Leading immunologists in Japan are proposing a possible molecular mechanism that causes massive release of proinflammatory cytokines, or a cytokine storm, leading to the acute respiratory distress syndrome (ARDS) in COVID-19 patients. Their suggestions, published in the journal Immunity, are based on recent findings that explain how SARS-CoV-2 enters human cells.
ARDS is a life-threatening condition in which lungs become so inflamed and filled with fluid that they struggle to provide enough oxygen to the body. “To rescue the patients from this condition, it is vital to understand how SARS-CoV-2 triggers the cytokine storm, that leads to ARDS,” explains Masaaki Murakami, the head of immunology laboratory at Hokkaido University’s Institute for Genetic Medicine.
Murakami, together with his collaborator Toshio Hirano from the National Institutes for Quantum and Radiological Science and Technology, reviewed two recent studies by Zhou et al. and Hoffmann et al. in order to understand their implications for finding effective therapeutic strategies for ARDS in COVID-19 patients.

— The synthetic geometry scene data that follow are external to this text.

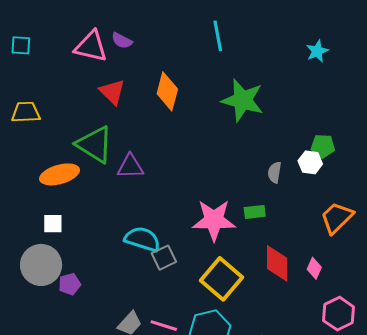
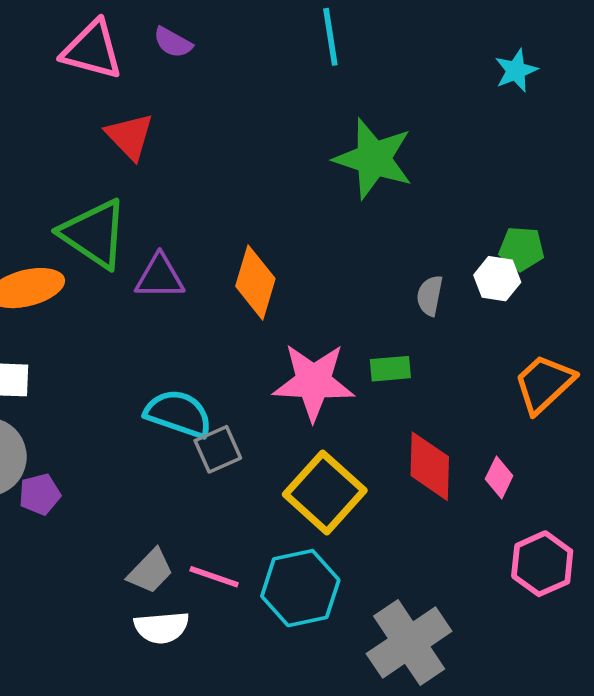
purple semicircle: (122, 41) -> (173, 42), moved
orange diamond: (167, 91) -> (255, 282), moved

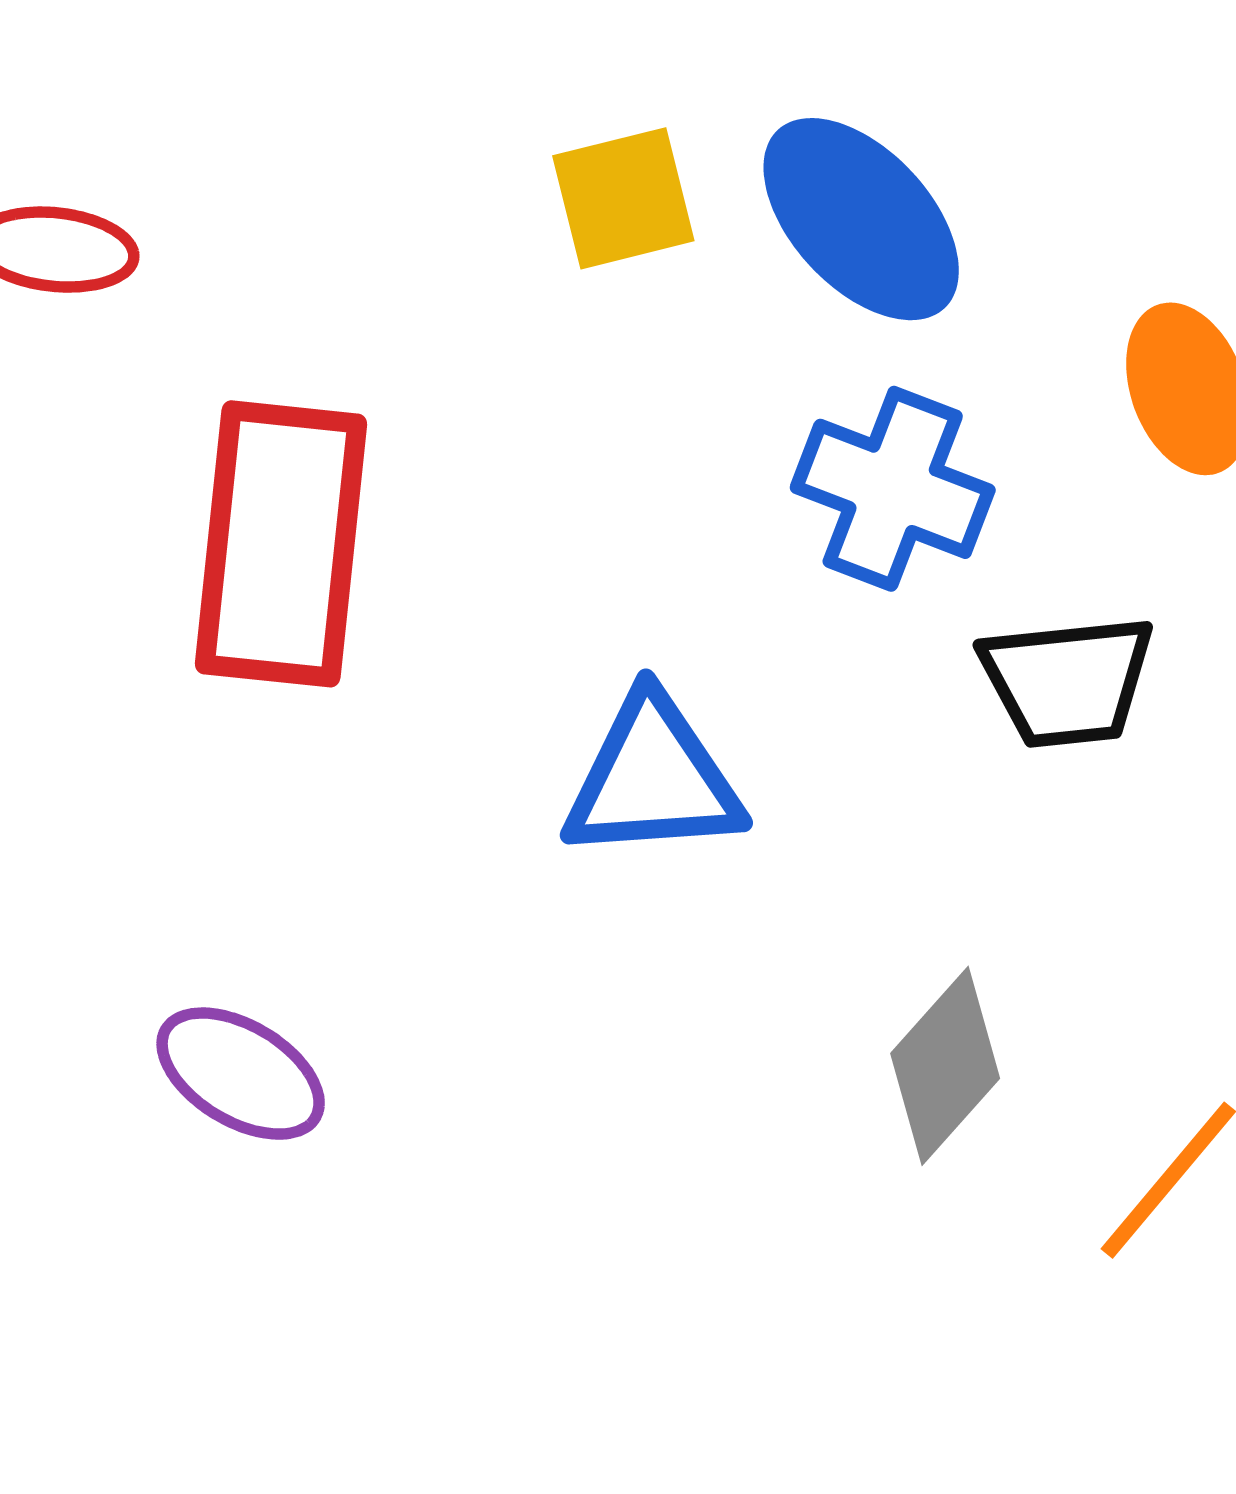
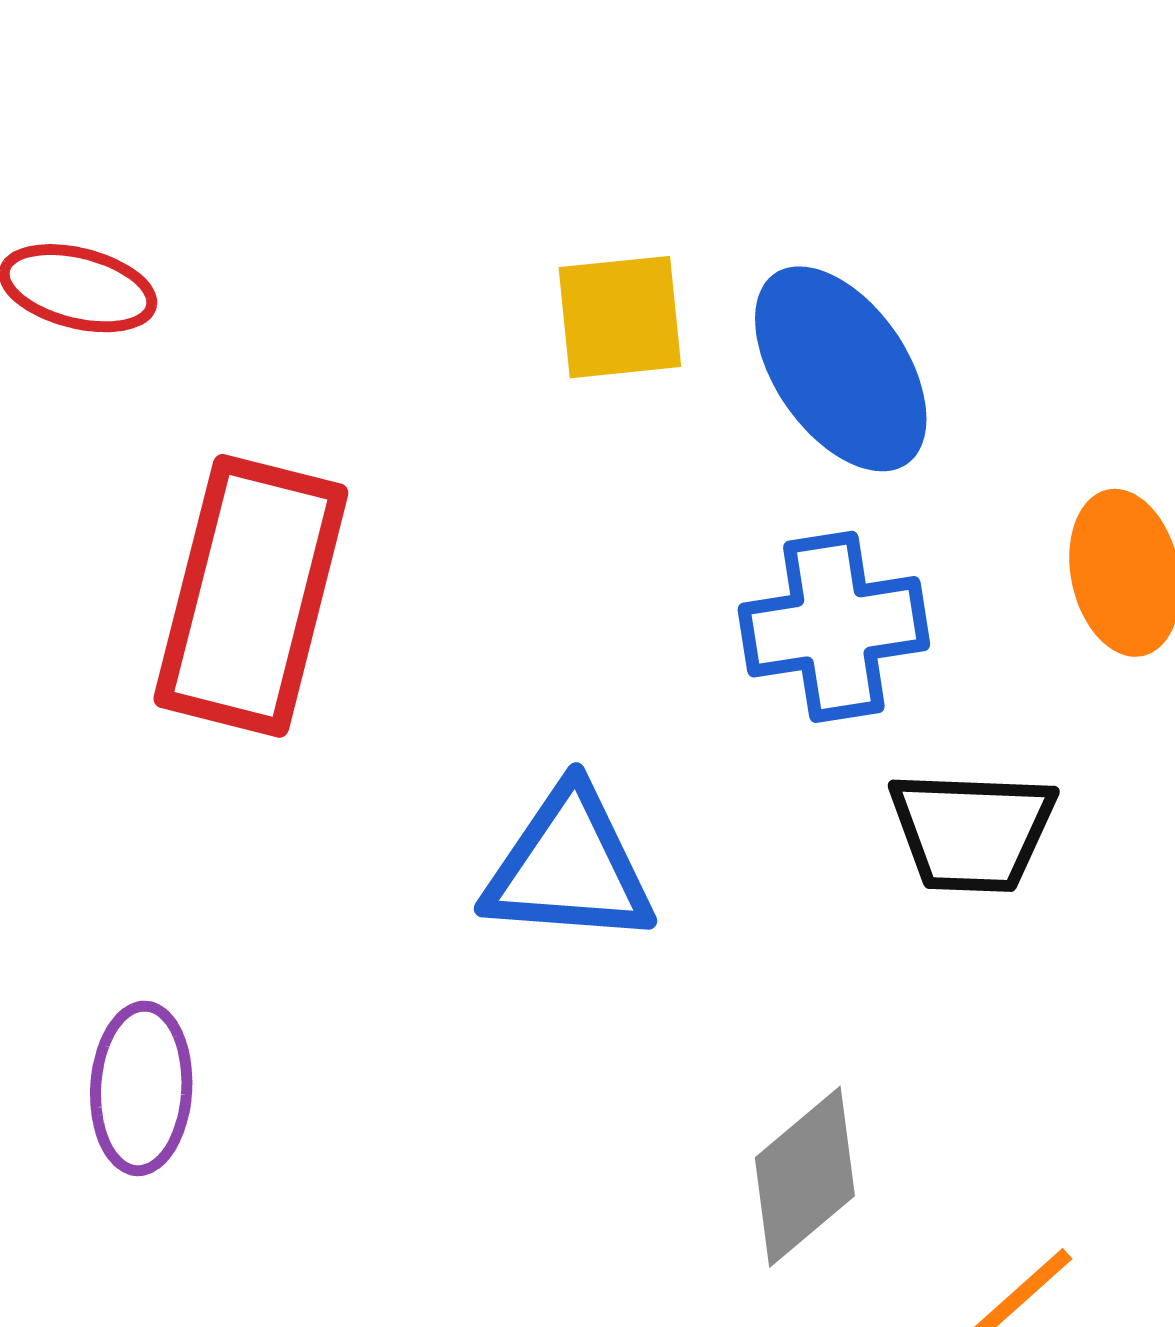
blue cross: (893, 489) -> (834, 627), turned -38
purple ellipse: (241, 1074) -> (141, 1088), turned 54

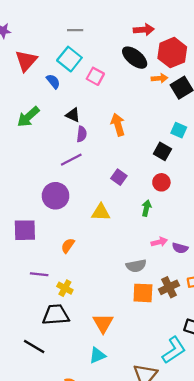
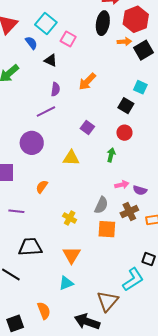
black ellipse: (135, 58) -> (103, 23), turned 60
black triangle: (73, 115) -> (51, 60), moved
orange arrow: (118, 125) -> (87, 82), turned -120
gray semicircle: (136, 266) -> (101, 205), turned -54
brown cross: (169, 287) -> (129, 212), moved
yellow cross: (65, 288) -> (70, 218), moved

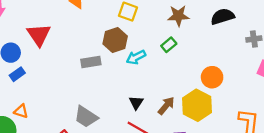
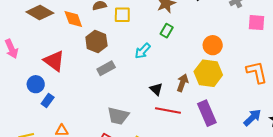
brown hexagon: (115, 40) -> (96, 42), moved

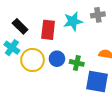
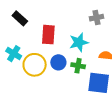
cyan star: (73, 21) -> (79, 42), moved
black rectangle: (20, 26) -> (20, 18), moved

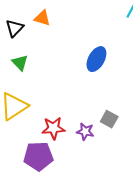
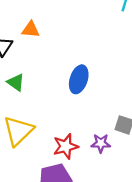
blue ellipse: (96, 59) -> (79, 79), moved

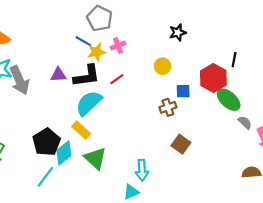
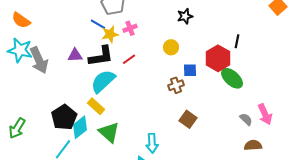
gray semicircle: (245, 122) -> (246, 119), moved

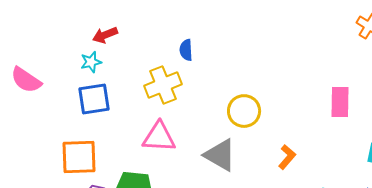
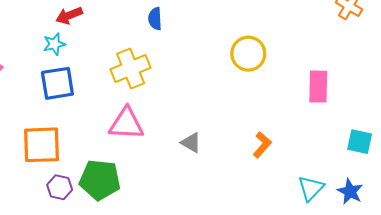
blue semicircle: (186, 50) -> (155, 19), moved
yellow circle: (244, 111) -> (248, 54), moved
gray triangle: (220, 155) -> (191, 143), size x0.6

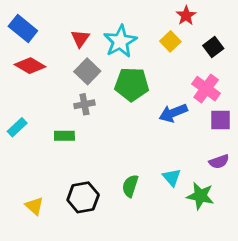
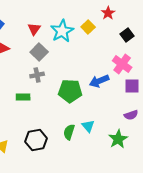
yellow square: (170, 41) -> (88, 27), moved
green pentagon: (132, 84) -> (70, 91), moved
cyan triangle: (172, 177) -> (88, 126), moved
green star: (200, 196) -> (118, 139), turned 30

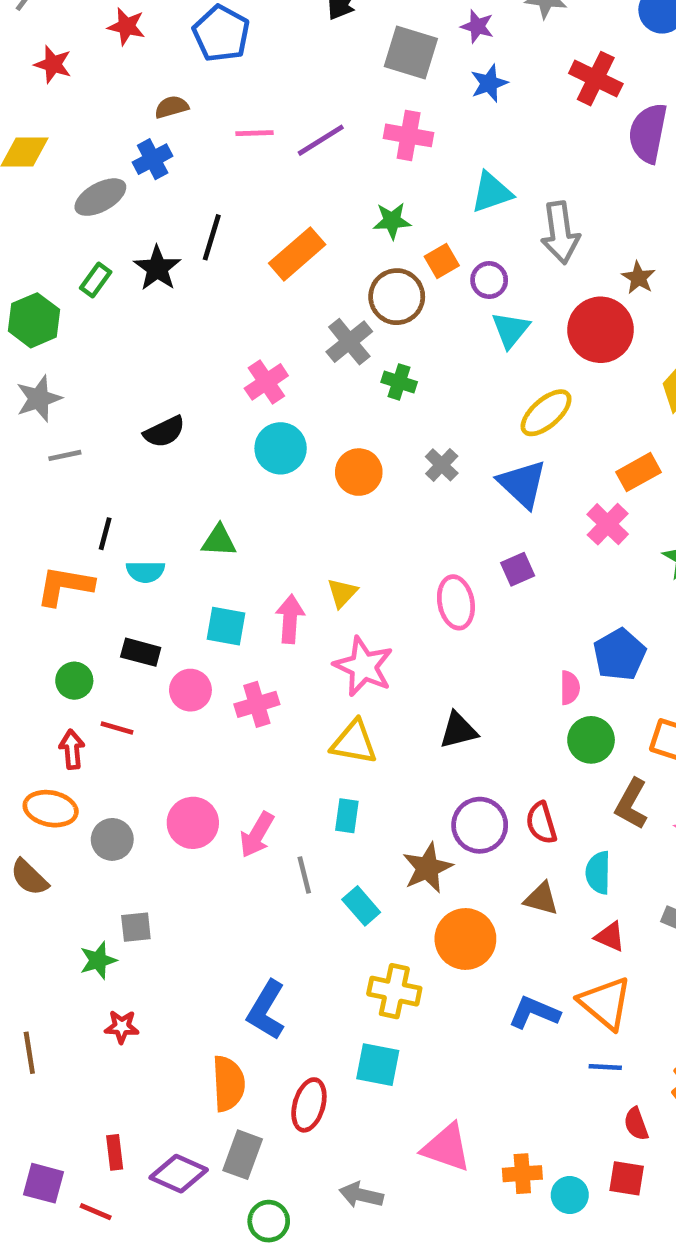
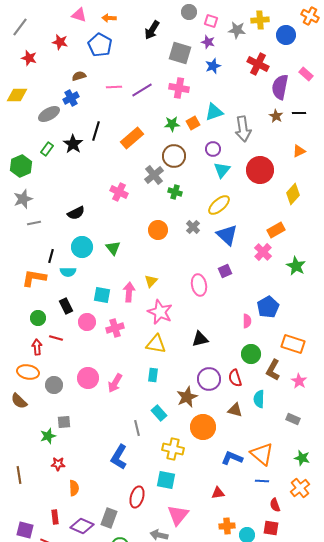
orange square: (442, 261) -> (193, 123), moved
brown star: (638, 278) -> (276, 116), moved
pink cross: (266, 382) -> (119, 192), turned -30
yellow ellipse: (546, 413) -> (219, 205), moved
cyan circle: (281, 448) -> (82, 247), moved
green triangle: (219, 541) -> (113, 248), moved, turned 49
black rectangle: (141, 652) -> (66, 306), turned 49
green circle: (591, 740) -> (251, 354), moved
gray line: (304, 875) -> (137, 428), moved
red triangle: (610, 937) -> (218, 493), moved, turned -32
orange semicircle: (228, 1084) -> (74, 488), moved, size x0.7
pink triangle: (446, 1148) -> (178, 515), moved, turned 50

Together, the studies suggest that SARS-CoV-2 enters human cells by attaching to a cell surface receptor called ACE2 and utilizing a human enzyme called TMPRSS2. “Drugs that block the ACE2 receptor or that inhibit the enzyme could help treat the initial stages of the disease,” says Murakami. “However, ARDS with cytokine storm starts to appear in the later phase of infection even when the number of virus decreases. So, there must be another pathway that causes the cytokine storm.”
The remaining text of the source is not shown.